── STUDY MATERIAL ──

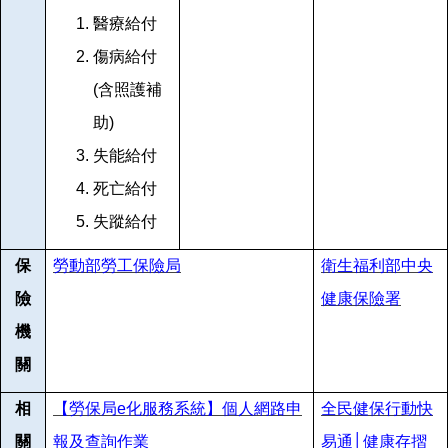
醫療給付
傷病給付
(含照護補
助)
失能給付
死亡給付
失蹤給付
保
勞動部勞工保險局
衛生福利部中央
險
健康保險署
機
關
相
【勞保局e
化服務系統】個人網路申
全民健保行動快
關
報及查詢作業
易通│健康存摺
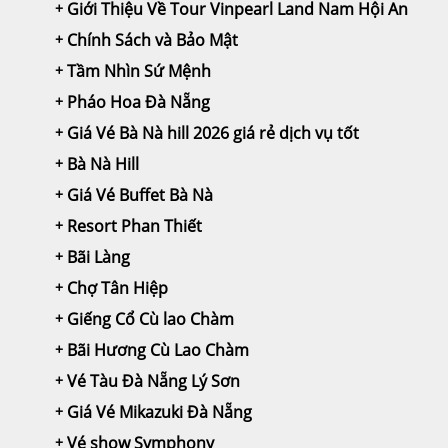
Giới Thiệu Về Tour Vinpearl Land Nam Hội An
Chính Sách và Bảo Mật
Tầm Nhìn Sứ Mệnh
Pháo Hoa Đà Nẵng
Giá Vé Bà Nà hill 2026 giá rẻ dịch vụ tốt
Bà Nà Hill
Giá Vé Buffet Bà Nà
Resort Phan Thiết
Bãi Làng
Chợ Tân Hiệp
Giếng Cổ Cù lao Chàm
Bãi Hương Cù Lao Chàm
Vé Tàu Đà Nẵng Lý Sơn
Giá Vé Mikazuki Đà Nẵng
Vé show Symphony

───

The lines to report are those in the material above that contain the word "Nẵng"; copy every one of them.

TASK ANSWER:
Pháo Hoa Đà Nẵng
Vé Tàu Đà Nẵng Lý Sơn
Giá Vé Mikazuki Đà Nẵng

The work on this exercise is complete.